Project Due Date: March 6
Project Status: I am just starting

Microbial Fuel Cell

Post by Cortnerj »

We are doing your microbial fuel cell project but are a little uncertain about how to make the final connection between the wires from cathose to anode. Just twist them together? What about putting an LED between... could we expect to see it light when we've achieved some level of activity?
Thanks
Craig_Bridge
Former Expert
Posts: 1297
Joined: Mon Oct 16, 2006 11:47 am

Re: Microbial Fuel Cell

Post by Craig_Bridge »

You can twist them together using a wire nut. You could use some jumper clip leads to hook them together. Anything that will make a good reliable connection.

An LED is another alternative that might work. Without knowing the electrical properties of the state of your specific MFC at any given time, it would be difficult to predict how an LED would behave and what current limiting resistance it should have.

LED's have a maximum forward current rating and a forward voltage drop. Some of them have an internal current limiting resistor. If your MFC operating state ever reaches an operating point where it is supplying more current than the maximum forward current rating of your LED at the LED's forward voltage drop, you will burn up the LED device (one without a current limiting resistor). If your MFC open circuit operating voltage is always less than the LED's forward voltage drop, the LED will never light. If your MFC never produces enough current to illuminate the LED at the LED's forward voltage drop, the LED will never light.

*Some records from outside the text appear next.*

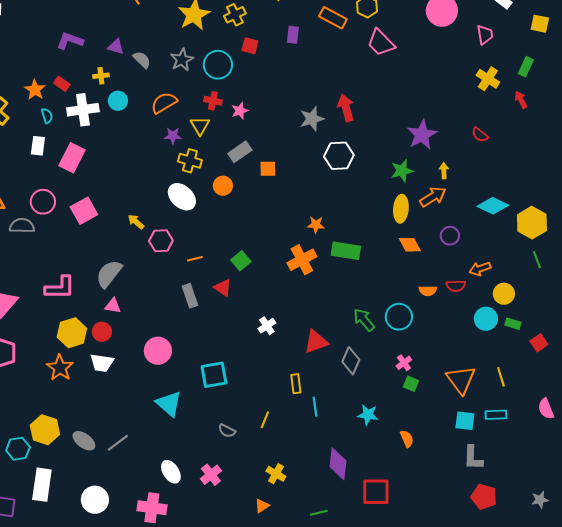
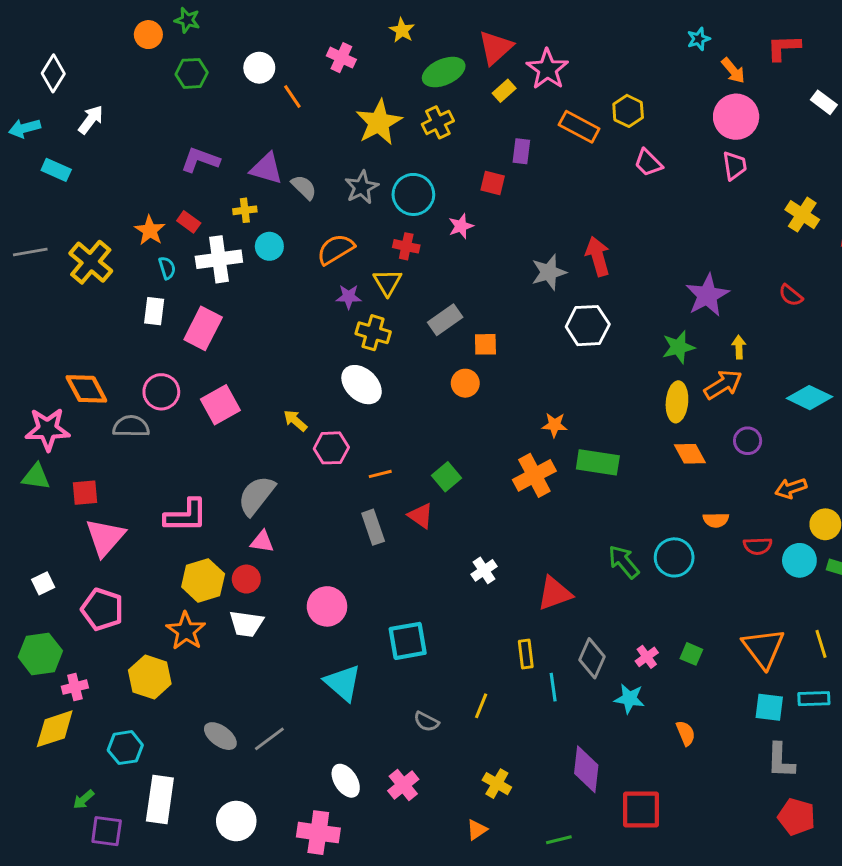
pink trapezoid: (485, 35) -> (735, 166), moved
pink trapezoid: (381, 43) -> (648, 163), size x0.7
red square: (250, 46) -> (493, 183), moved
purple triangle: (116, 47) -> (266, 169), size x1.4
pink star: (240, 111) -> (461, 226), moved
orange circle: (223, 186) -> (465, 383), moved
red semicircle: (456, 286) -> (758, 546), moved
gray diamond: (351, 361) -> (592, 658), moved
pink cross: (404, 363) -> (647, 657), moved
yellow hexagon: (45, 430) -> (150, 677), moved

I would start by just shorting the wires together except when you want to make electrical measurements with your DVM. I would use a DC current scale to measure the current flow (and you could leave the meter attached in this mode if you only are testing one MFC at a time). You should also measure the open circuit voltage occassionally; however, you shouldn't stay in that measurement mode for more than a minute at a time. The MFC operation requires current to flow between the chambers or it can get into a non-functional state in terms of electro/chemical behaviors and being able to produce curent.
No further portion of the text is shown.